The proposed methodology is applicable to real world problems of source identification in polluted aquifer sites, where no information is available about the starting times of the sources activity and the uncertainty spans over a large time period. This methodology in its current form can estimate the activity starting times for all the potential sources both in steady state and transient conditions. It can also handle multiple sources having different source activity initiation times and missing observation data.

The main advantage of the proposed methodology is its capability to treat the starting time of source activity as an explicit decision variable.
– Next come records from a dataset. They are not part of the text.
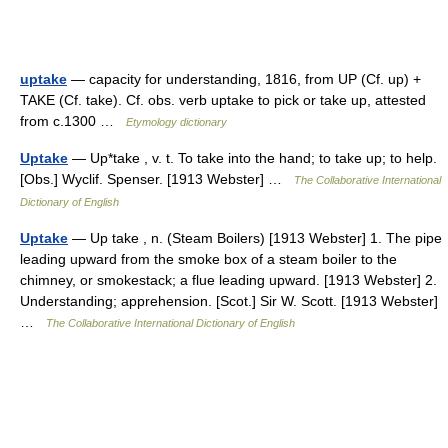
uptake
— capacity for understanding, 1816, from UP (Cf. up) +
TAKE (Cf. take). Cf. obs. verb uptake to pick or take up, attested
from c.1300 …
Etymology dictionary
Uptake
— Up*take , v. t. To take into the hand; to take up; to help.
[Obs.] Wyclif. Spenser. [1913 Webster] …
The Collaborative International
Dictionary of English
Uptake
— Up take , n. (Steam Boilers) [1913 Webster] 1. The pipe
leading upward from the smoke box of a steam boiler to the
chimney, or smokestack; a flue leading upward. [1913 Webster] 2.
Understanding; apprehension. [Scot.] Sir W. Scott. [1913 Webster]
…
The Collaborative International Dictionary of English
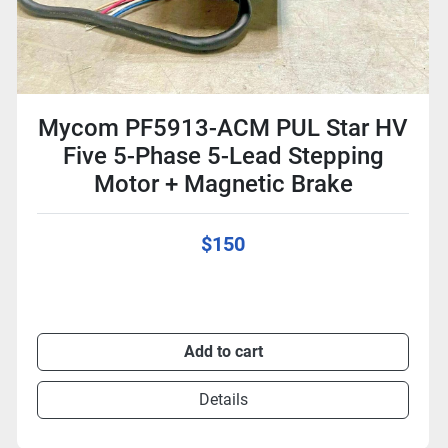
Mycom PF5913-ACM PUL Star HV
Five 5-Phase 5-Lead Stepping
Motor + Magnetic Brake
$150
Add to cart
Details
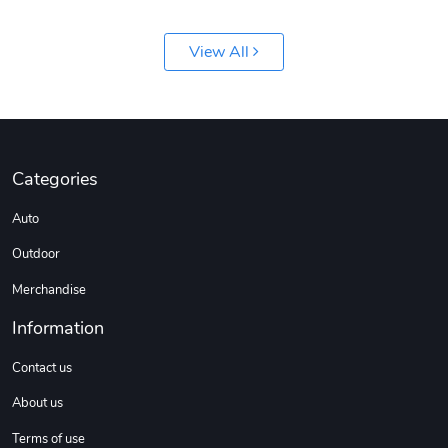
View All
Jeep Builder
Ranger Vibra
Categories
$61.10
$2.63
Auto
Add to cart
Add to cart
Outdoor
Merchandise
Information
Contact us
About us
Terms of use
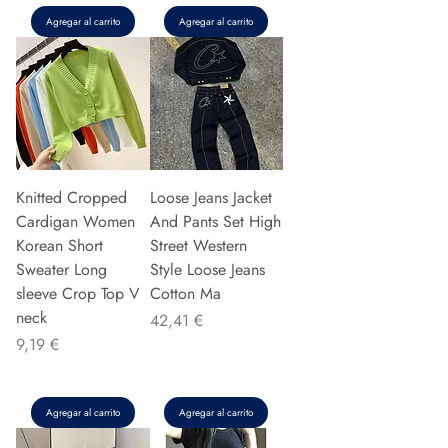
Agregar al carrito
Agregar al carrito
Knitted Cropped
Loose Jeans Jacket
Cardigan Women
And Pants Set High
Korean Short
Street Western
Sweater Long
Style Loose Jeans
sleeve Crop Top V
Cotton Ma
neck
Precio
42,41 €
Precio
9,19 €
Agregar al carrito
Agregar al carrito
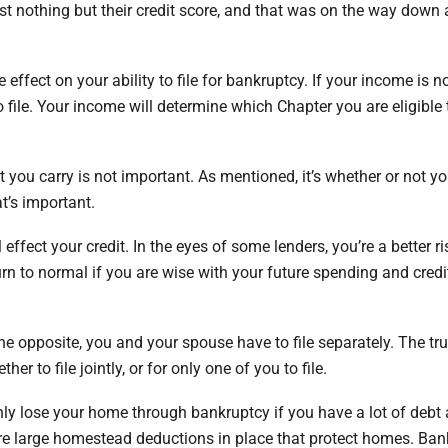
st nothing but their credit score, and that was on the way dow
e effect on your ability to file for bankruptcy. If your income is n
file. Your income will determine which Chapter you are eligible t
t you carry is not important. As mentioned, it’s whether or not y
at’s important.
ffect your credit. In the eyes of some lenders, you’re a better ri
urn to normal if you are wise with your future spending and credi
e opposite, you and your spouse have to file separately. The truth
her to file jointly, or for only one of you to file.
nly lose your home through bankruptcy if you have a lot of debt
 are large homestead deductions in place that protect homes. Ba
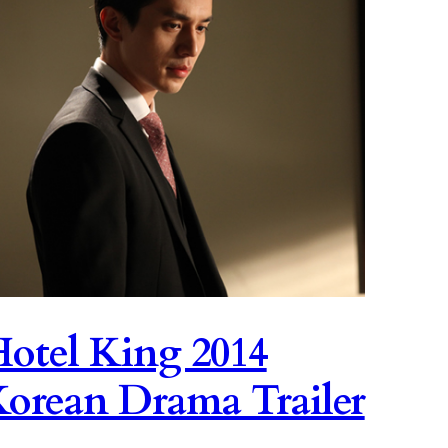
otel King 2014
orean Drama Trailer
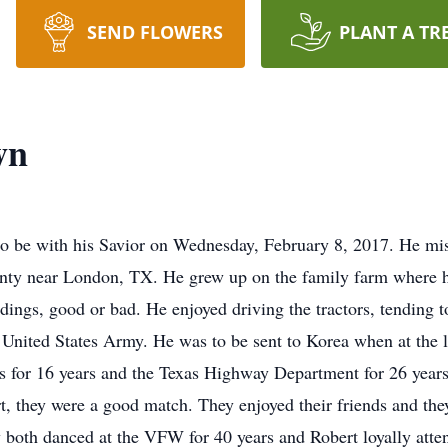
SEND FLOWERS
PLANT A TR
wn
go be with his Savior on Wednesday, February 8, 2017. He mi
ty near London, TX. He grew up on the family farm where he
ndings, good or bad. He enjoyed driving the tractors, tending 
he United States Army. He was to be sent to Korea when at the
 for 16 years and the Texas Highway Department for 26 years
t, they were a good match. They enjoyed their friends and the
 both danced at the VFW for 40 years and Robert loyally atte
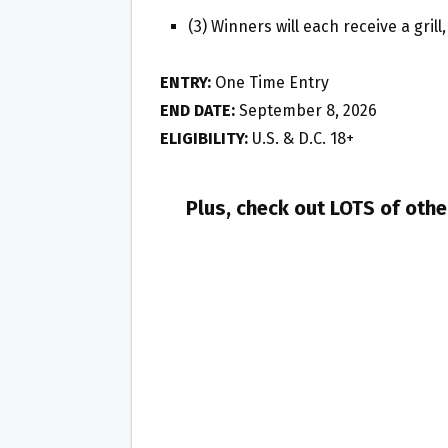
(3) Winners will each receive a gril
ENTRY:
One Time Entry
END DATE:
September 8, 2026
ELIGIBILITY:
U.S. & D.C. 18+
Plus, check out LOTS of oth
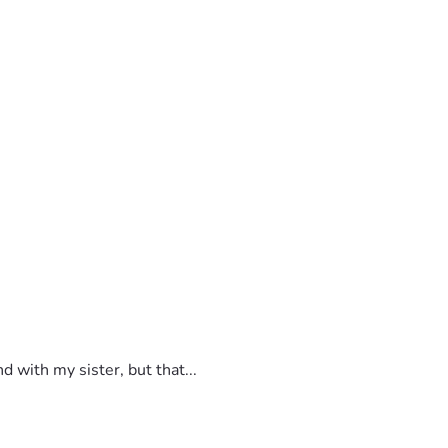
 with my sister, but that...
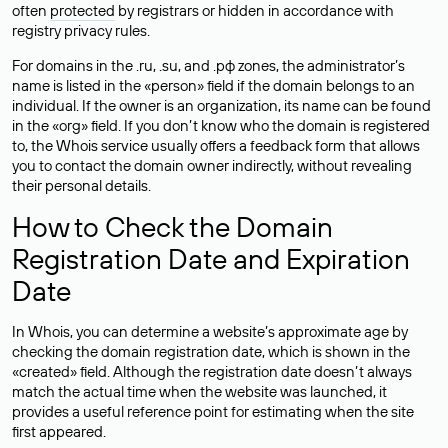
often
protected
by registrars or hidden in accordance with
registry privacy rules.
For domains in the .ru, .su, and .рф zones, the administrator’s
name is listed in the «person» field if the domain belongs to an
individual. If the owner is an organization, its name can be found
in the «org» field. If you don’t know who the domain is registered
to, the Whois service usually offers a feedback form that allows
you to contact the domain owner indirectly, without revealing
their personal details.
How to Check the Domain
Registration Date and Expiration
Date
In Whois, you can determine a website’s approximate age by
checking the domain registration date, which is shown in the
«created» field. Although the registration date doesn’t always
match the actual time when the website was launched, it
provides a useful reference point for estimating when the site
first appeared.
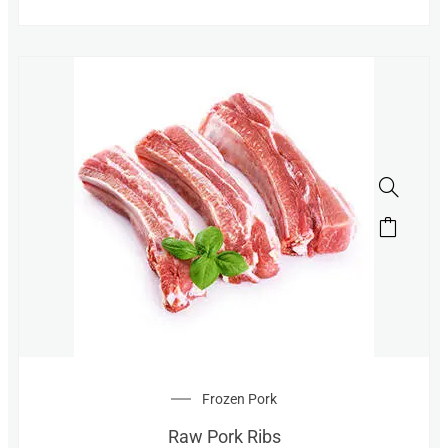
Frozen Pork
Raw Pork Ribs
This capability has the potential to render many real life unknown groundwater pollution source identification problems computationally feasible. This will ultimately enhance the capability of addressing groundwater pollution remediation issue in complex contaminated aquifer study areas, where there is very little prior knowledge of the source location, source flux release history, and the source activity initiation time.

We acknowledge the financial support for this work provided by CRC for Contamination Assessment and Remediation of the Environment (CRC-CARE), Australia and James Cook University, Australia.